BELLEVUE, Wash. While retailers have experienced flat to declining revenues through the current recession, Drugstore.com’s online business is booming on account of two trends: 1. over-the-counter medicines and beauty products which are historically recession-resistant, and 2. more consumers are turning to the Internet in their search of deals.
“Overall revenues [for the quarter] were $100.3 million, the highest in company history,” Dawn Lepore, Drugstore.com CEO and chairman, told analysts Thursday evening. “OTC revenue grew 10% despite flat-to-declining e-commerce industry trends.”
And the online West Coast retailer envisions that OTC revenue continue its upward climb by hundreds of basis points going forward, thanks in part to Drugstore.com’s corporate partnerships with Medco and Rite Aid and the imminent launch of a new Drugstore.com concept called “microsites,” where Drugstore.com will create an online destination center around specific OTC categories that go beyond the offerings available on its core site.
Drugstore.com on June 1 officially launched its online Medco Health Store — a branded Medco site powered by Drugstore.com where Medco’s 60-million-plus covered can order over-the-counter medicines online.

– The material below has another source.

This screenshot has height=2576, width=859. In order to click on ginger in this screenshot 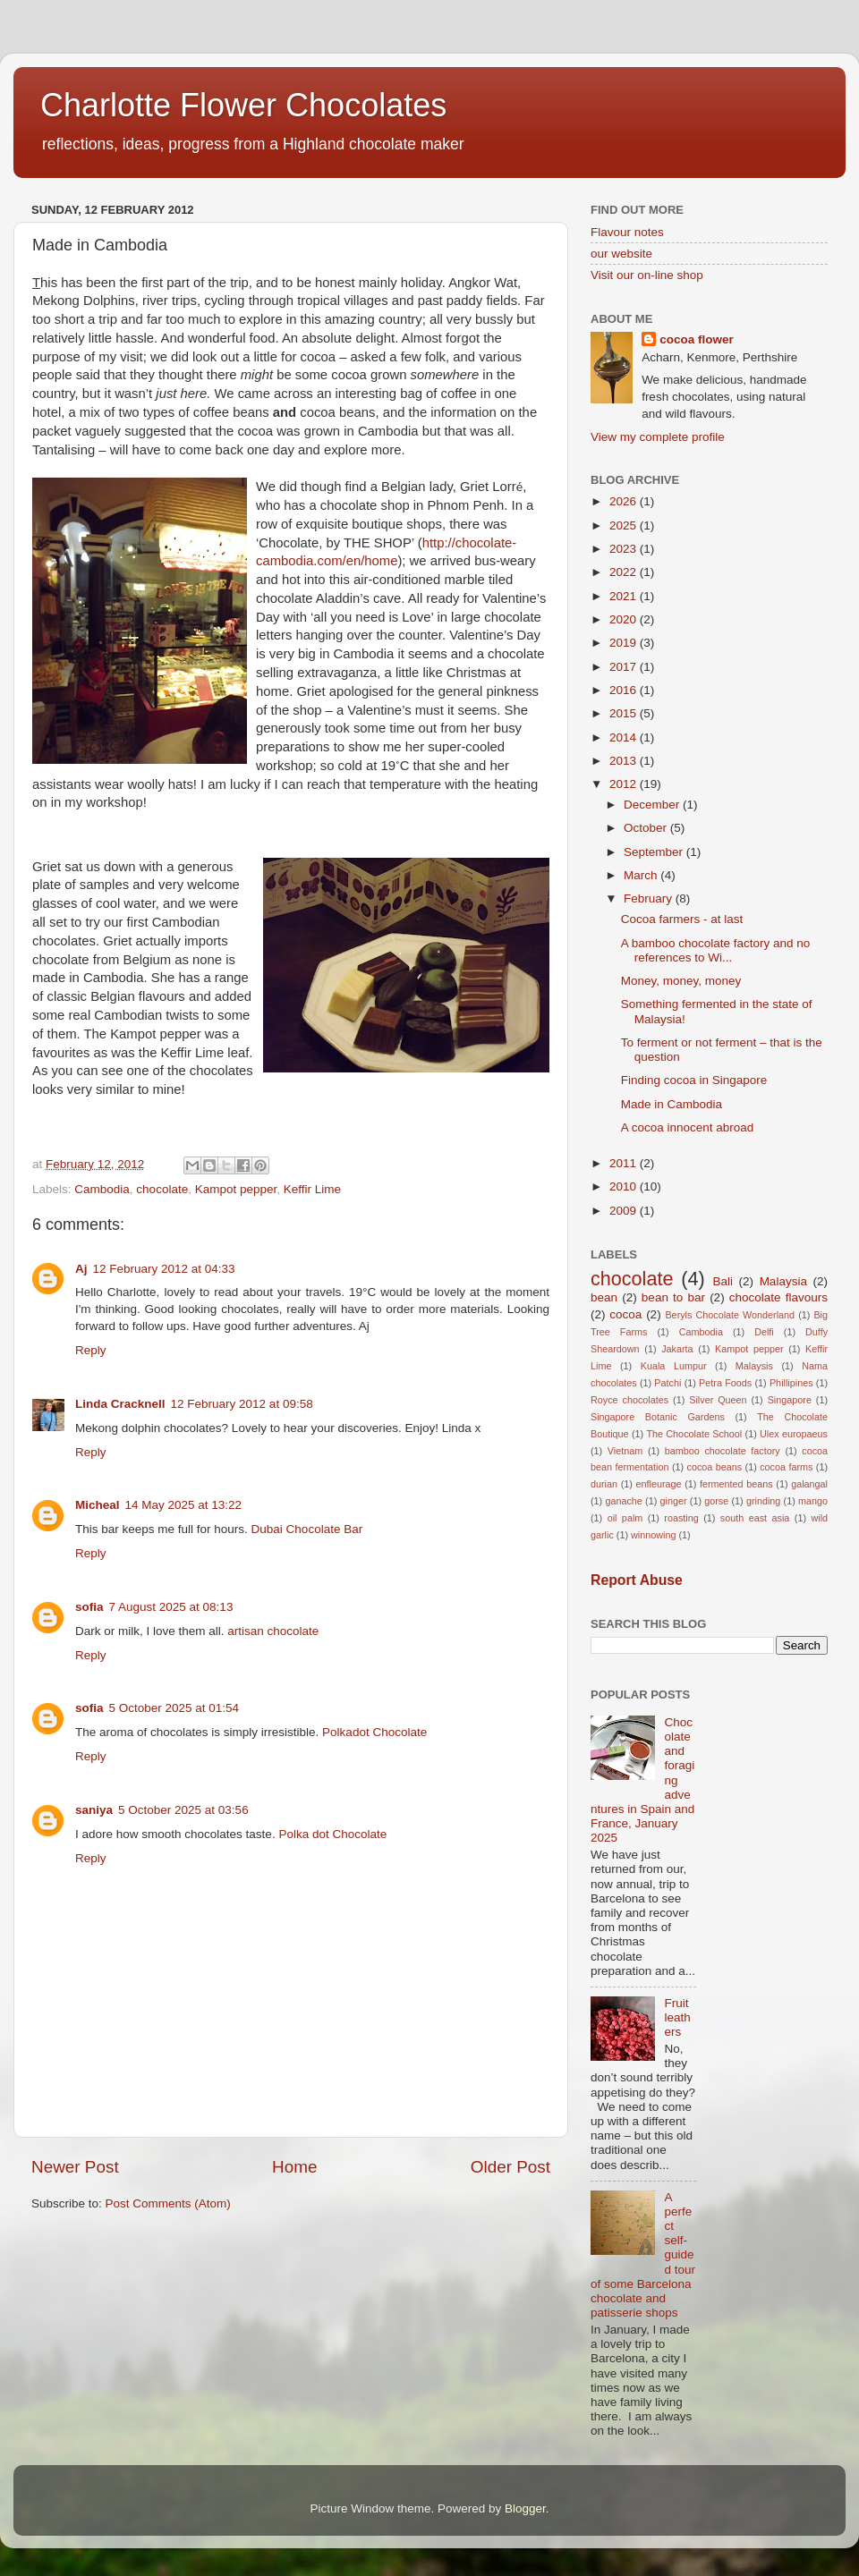, I will do `click(673, 1501)`. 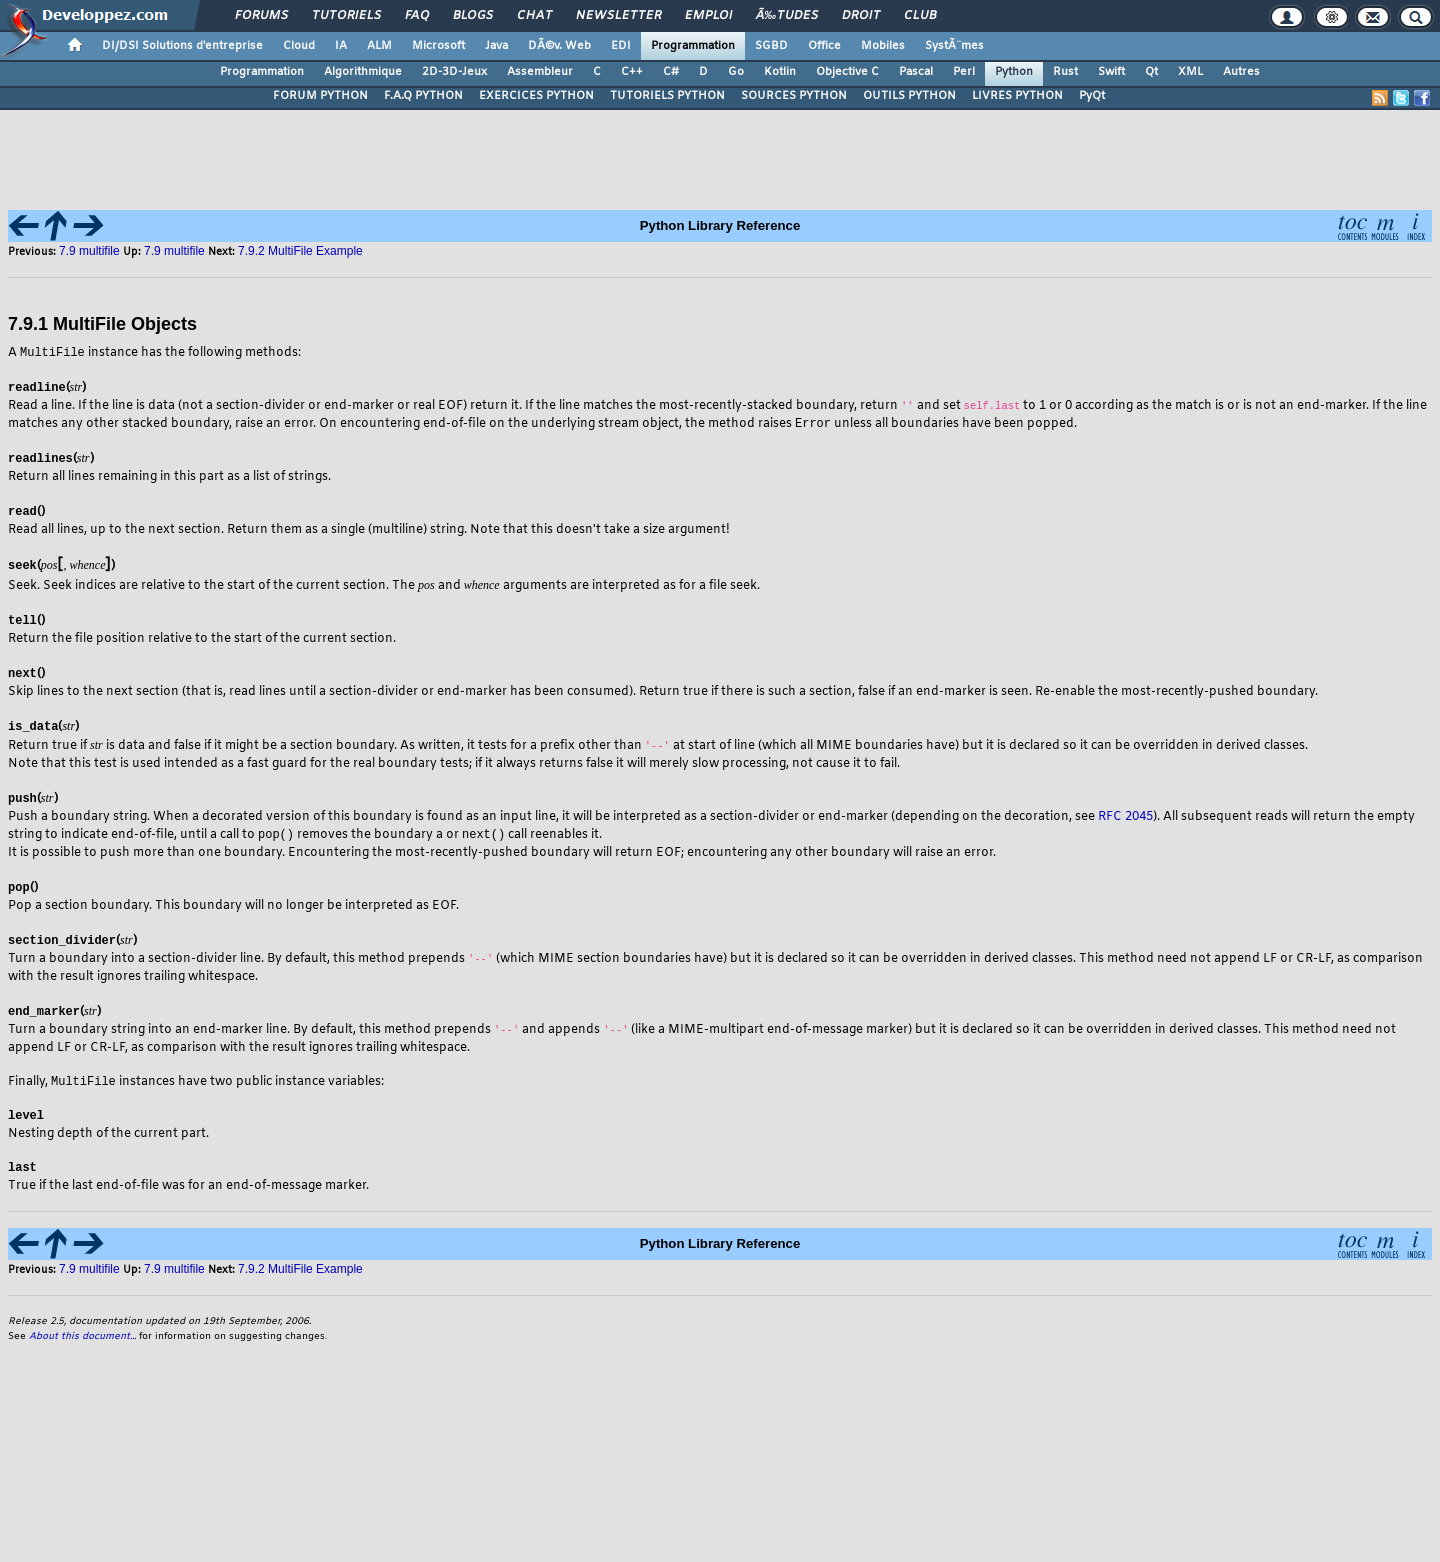 I want to click on Mobiles, so click(x=883, y=46).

“This is an exciting opportunity especially when you consider that $20 billion in pharmaceutical drug [sales] are expected to go OTC in the next five years,” Lepore said. “We offer over 20,000 of our SKUs on their site categorized [by] healthcare condition.”

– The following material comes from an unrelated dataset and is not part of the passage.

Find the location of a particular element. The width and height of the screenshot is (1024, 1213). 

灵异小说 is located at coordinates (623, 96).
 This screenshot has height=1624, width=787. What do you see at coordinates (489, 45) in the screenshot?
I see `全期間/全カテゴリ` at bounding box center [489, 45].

And the e-retailer plans to launch its first microsite — Sexualwellbeing.com — next week with the goal of being the low-cost leader specifically in that category. “We are able to leverage our existing inventory and organization to cost-effectively launch a series of sites dedicated to specific areas,” Lepore explained. “Sexual well-being is an obvious category for a microsite. There [will be] some additional products [on that site] that may not be appropriate for the Drugstore.com site,” she added. “There are a number of categories — everything from mens to allergy — that are very promising microsites.”